Trees
7.0 Non-linear Data Structures
Recall from last week that we talked about stacks, queues, and linked lists. These are all data structures designed to handle linear data. From here onward, we will be interested also in non-linear data structures. Uses for non-linear data structures include improving the performance of linear data (such as with Priority Queues where we may want to add tasks anywhere in the queue) or representing data that is naturally organized in a non-linear fashion (such as a family tree).
7.1 Trees
Our primary non-linear data structure is the Tree. To understand the structure of a tree, begin by thinking about the linked list structure we considered last week. Imagine if you allowed a node to have multiple "next" variables. That is the essence of a tree. We begin with a "root" node. The root node may or may not contain data (depending on the type of tree), and it has some number of "children" that are also nodes.
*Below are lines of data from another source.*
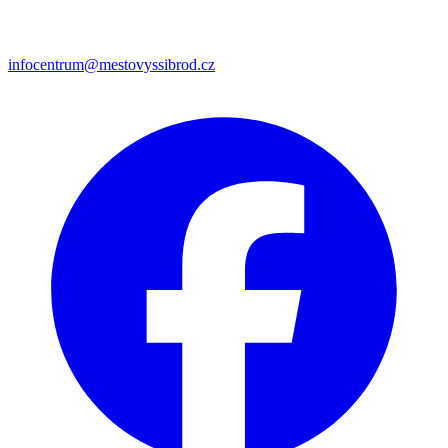
infocentrum@mestovyssibrod.cz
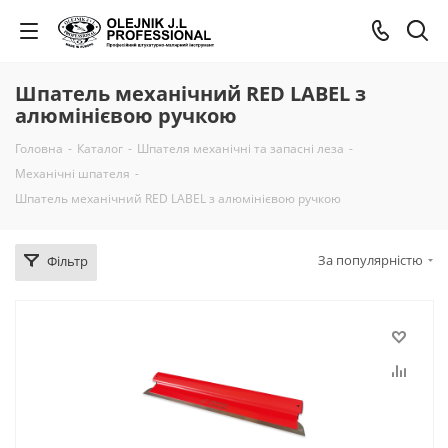
Шпатель механічний RED LABEL з
алюмінієвою ручкою
Головна
-
Каталог
-
Шпателя механічні та запасні леза
-
Механічні шпателя
-
Шпатель механічний RED LABEL з алюмінієвою ручкою
За популярністю
Фільтр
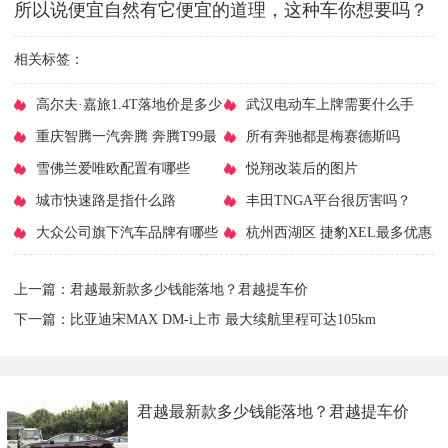
所以说便宜自然有它便宜的道理，这种车你想要吗？
相关标签：
​高尔夫·嘉旅1.4T落地价是多少
​武汉电动车上牌需要什么手
钱？高尔夫·嘉旅报价
​重庆智腾一汽奔腾 奔腾T99最
续？武汉电动车上牌地址
​所有奔驰都是梅赛德斯吗
高降1.6万元 今日钜惠
​雪佛兰爱唯欧配置有哪些
​悦翔改装后的图片
​城市快速路是指什么路
​丰田TNGA平台很厉害吗？
​大众公司旗下汽车品牌有哪些
TNGA架构的车有什么优点
​杭州西湖区 捷豹XEL最多优惠
7.62万元 限时促销
上一篇：
​君越最新款多少钱能落地？君越提车价
下一篇：
​比亚迪宋MAX DM-i上市 最大续航里程可达105km
​君越最新款多少钱能落地？君越提车价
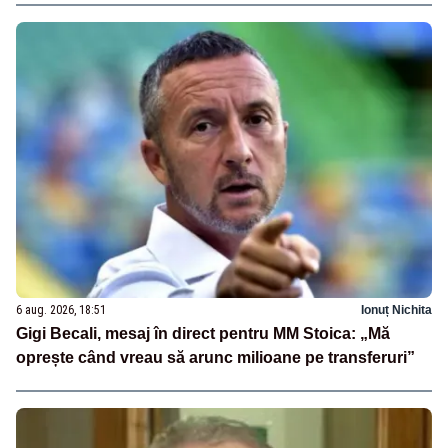
6 aug. 2026, 18:51
Ionuț Nichita
Gigi Becali, mesaj în direct pentru MM Stoica: „Mă
oprește când vreau să arunc milioane pe transferuri”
Each of those children may have data, and may have some number of children of its own. At the bottom of any tree are "leaf" nodes, which are nodes that do not have any children. Leaf nodes always have data. Nodes that do have children are sometimes called "internal" nodes.
- A binary tree is a tree where each node has at most two children, generally called its "left" and "right" child.
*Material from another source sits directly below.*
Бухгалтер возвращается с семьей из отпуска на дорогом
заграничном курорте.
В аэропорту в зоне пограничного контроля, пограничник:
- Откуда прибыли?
- The depth of a node is the number of steps from child to parent that are required to go from it to the root node. (So the root has a depth of 0.)
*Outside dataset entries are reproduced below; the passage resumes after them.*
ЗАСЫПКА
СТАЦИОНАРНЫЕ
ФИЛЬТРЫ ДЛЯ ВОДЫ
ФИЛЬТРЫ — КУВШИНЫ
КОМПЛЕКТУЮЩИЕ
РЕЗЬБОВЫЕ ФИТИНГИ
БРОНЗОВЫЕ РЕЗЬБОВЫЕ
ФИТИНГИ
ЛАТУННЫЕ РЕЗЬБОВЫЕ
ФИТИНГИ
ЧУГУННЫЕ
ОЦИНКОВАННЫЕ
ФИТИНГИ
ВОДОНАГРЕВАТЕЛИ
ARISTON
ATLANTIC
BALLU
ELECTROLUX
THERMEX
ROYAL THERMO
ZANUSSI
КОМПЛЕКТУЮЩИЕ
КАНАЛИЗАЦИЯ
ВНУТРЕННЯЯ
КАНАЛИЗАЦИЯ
- The height of a tree is the length of the longest path from the root to a leaf. Equivalently, the height of a tree is the maximum depth of any node in the tree.
- A tree is said to be complete if every internal node has the same number of children (including the root). This term is most often used in the context of a complete binary tree.
- A subtree is some node, its children, their children, and so on. This first node is said to "root" the subtree, in the same way that the "root" node roots the entire tree.
Note that child order matters.
root root
/ \ is different from / \
a b b a
7.2 Tree Traversal
Sometimes we will want to take a tree and linearize it. This is called a "tree traversal". When we traverse a tree, we want to do something (such as print data) for each node in the tree in some reasonable order. We might also conduct a tree traversal for searching purposes. Since a tree is not naturally linear, we have to make some choices.
A
/ \
B C
/ \
D E
Consider the simple tree above. Unless we are traversing in some truly strange way, we will certainly want to print D before E. But what about B? Our three basic options are to print the parent before its children ("pre-order traversal"), print the parent after its children ("post-order traversal"), or print the parent between its children ("in-order traversal").
- Pre-order traversal: B D E
- In-order traversal: D B E
- Post-order traversal: D E B
Task:
- Complete the Pre-, In-, and Post-order traversals of the graph above.
7.3 Trees in Python
We can implement a tree in python in much the same way we implemented a linked list in python. We begin by defining a Node class. One possible implementation is shown here:
class Node():
def __init__(self,data,left,right):
self.data = data
self.left = left #Left child
self.right = right #Right child
This Node class would be useful for implementing a binary tree, since it defines a left and a right child. We can create a new tree fairly easily, and we can begin the method that adds a new node to a tree like so:
class BinaryTree():
def __init__(self):
self.isEmpty = True
def append(self, data):
if self.isEmpty:
self.root = Node(data,None,None)
self.isEmpty = False
What should we do when appending a node when it is not the only node in the tree? What should we do when removing a node? The answers to these questions depend on the type of tree we have made. Like the linked list, the tree is a tool that we use to implement other data structures, so our choices will be determined by what those data structures need.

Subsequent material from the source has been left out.